> **Exercise brief**: Leave out the pictures and repeat everything else in the records exactly.

> **Source material**:
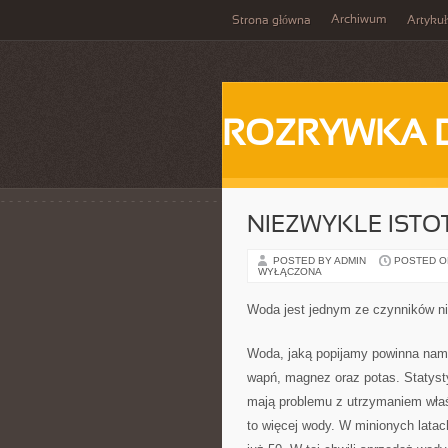
Archiwum
Strona główna
Artykuł
ROZRYWKA 
NIEZWYKLE ISTO
POSTED BY ADMIN
POSTED ON
WYŁĄCZONA
Woda jest jednym ze czynników n
Woda, jaką popijamy powinna nam
wapń, magnez oraz potas. Statysty
mają problemu z utrzymaniem właś
to więcej wody. W minionych latac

> **Answer box**:
Archiwum
Strona główna
Artykuł
ROZRYWKA 
NIEZWYKLE ISTO
POSTED BY ADMIN
POSTED ON
WYŁĄCZONA
Woda jest jednym ze czynników n
Woda, jaką popijamy powinna nam
wapń, magnez oraz potas. Statysty
mają problemu z utrzymaniem właś
to więcej wody. W minionych latac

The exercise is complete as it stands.